Someone had Michael.
She couldn’t stand there waiting for the police. She needed to find Dad.
She ran straight across the thickening snow covering the lawn, up the steps leading to the walkway through to Nevile’s Court. She looked back as she reached the door. Police swarmed out of every archway, all heading towards M staircase.
She slipped through the door and jogged along the walkway, past the doors open to the servery, wafting food smells, and out the other side into Nevile’s Court. Her hands were sticky; she rubbed at them without thinking, looked down, saw Conal’s blood, dark smears on her palms. Her stomach lurched. No time to wash. She thrust her hands in her pockets, clenching sticky fists.

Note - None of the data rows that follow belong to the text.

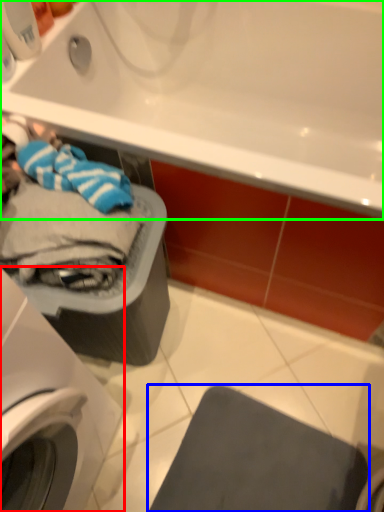 Question: Which object is the closest to the washing machine (highlighted by a red box)? Choose among these: gray (highlighted by a blue box) or bathtub (highlighted by a green box).

Choices:
 (A) gray
 (B) bathtub

Answer: (A) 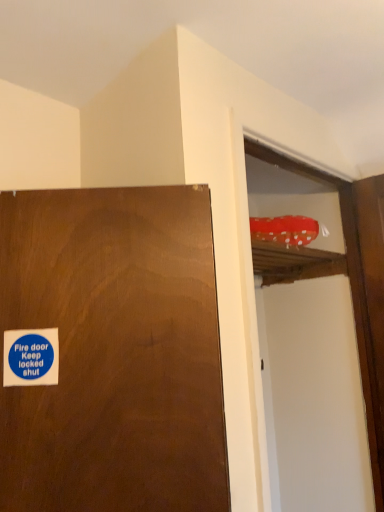 Question: Is blue paper sticker at lower left at the right side of red polka dot fabric at upper right?

Choices:
 (A) yes
 (B) no

Answer: (B)

Question: Considering the relative sizes of blue paper sticker at lower left and red polka dot fabric at upper right in the image provided, is blue paper sticker at lower left smaller than red polka dot fabric at upper right?

Choices:
 (A) yes
 (B) no

Answer: (A)

Question: Are blue paper sticker at lower left and red polka dot fabric at upper right located far from each other?

Choices:
 (A) no
 (B) yes

Answer: (B)

Question: Considering the relative positions of blue paper sticker at lower left and red polka dot fabric at upper right in the image provided, is blue paper sticker at lower left to the left of red polka dot fabric at upper right from the viewer's perspective?

Choices:
 (A) no
 (B) yes

Answer: (B)

Question: Is the surface of blue paper sticker at lower left in direct contact with red polka dot fabric at upper right?

Choices:
 (A) no
 (B) yes

Answer: (A)

Question: Is red polka dot fabric at upper right completely or partially inside blue paper sticker at lower left?

Choices:
 (A) yes
 (B) no

Answer: (B)

Question: Could blue paper sticker at lower left be considered to be inside red polka dot fabric at upper right?

Choices:
 (A) no
 (B) yes

Answer: (A)

Question: Is red polka dot fabric at upper right at the left side of blue paper sticker at lower left?

Choices:
 (A) no
 (B) yes

Answer: (A)

Question: Can you confirm if red polka dot fabric at upper right is wider than blue paper sticker at lower left?

Choices:
 (A) no
 (B) yes

Answer: (B)

Question: Is red polka dot fabric at upper right looking in the opposite direction of blue paper sticker at lower left?

Choices:
 (A) yes
 (B) no

Answer: (B)

Question: Considering the relative sizes of red polka dot fabric at upper right and blue paper sticker at lower left in the image provided, is red polka dot fabric at upper right smaller than blue paper sticker at lower left?

Choices:
 (A) no
 (B) yes

Answer: (A)

Question: Is red polka dot fabric at upper right positioned beyond the bounds of blue paper sticker at lower left?

Choices:
 (A) yes
 (B) no

Answer: (A)

Question: From the image's perspective, is red polka dot fabric at upper right located above or below blue paper sticker at lower left?

Choices:
 (A) below
 (B) above

Answer: (A) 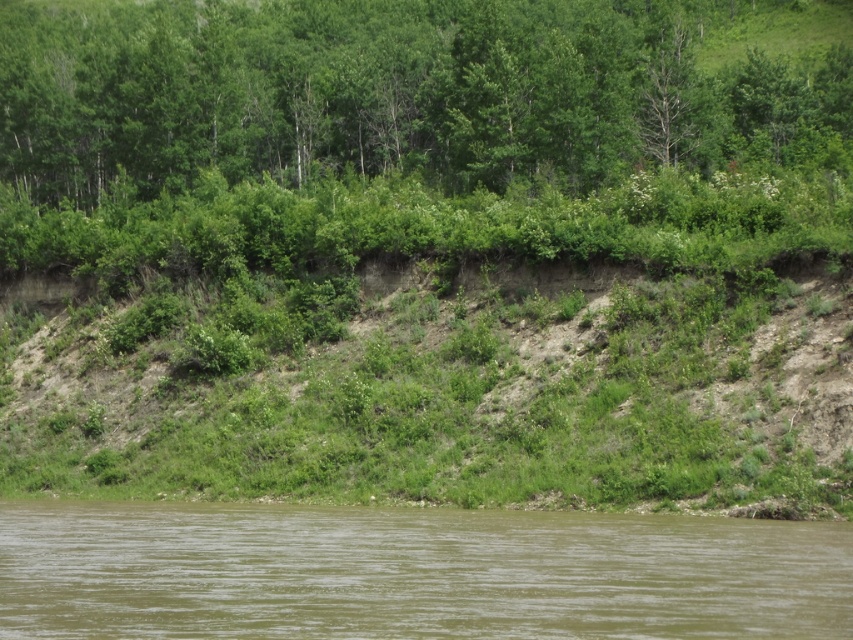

What would she do if Dad wasn’t there? She couldn’t go back to the police. She’d just run from a crime scene. For God’s sake, she had blood on her hands! No: she couldn’t go to the police. And what if the killer was watching her? If the bastard saw her talking to the police, Michael could get hurt. He could die.
Her legs turned to rubber as she jogged up the worn steps to Dad’s rooms. Before she reached the top step she saw the note pinned to his door bearing her name.
She tore it down and unfolded the paper.
The note read:
Danny, Lucy, Conal…all Angels now.
They gave their lives to keep the Apostles’ secret but they’re not the only ones. Others had their lives taken from them – innocents.
Tell the world, Poppy, or your father will be the next to die.
CHAPTER TWENTY-SEVEN
Poppy hammered on the Master’s door and then stuffed her bloodstained hands into the pockets of her hoodie. She couldn’t stop shaking. If the Master wasn’t in she had no idea who else she could tap for information. Maybe one of the porters, but that would risk her being handed over to the police – she had, after all, run away from a crime scene.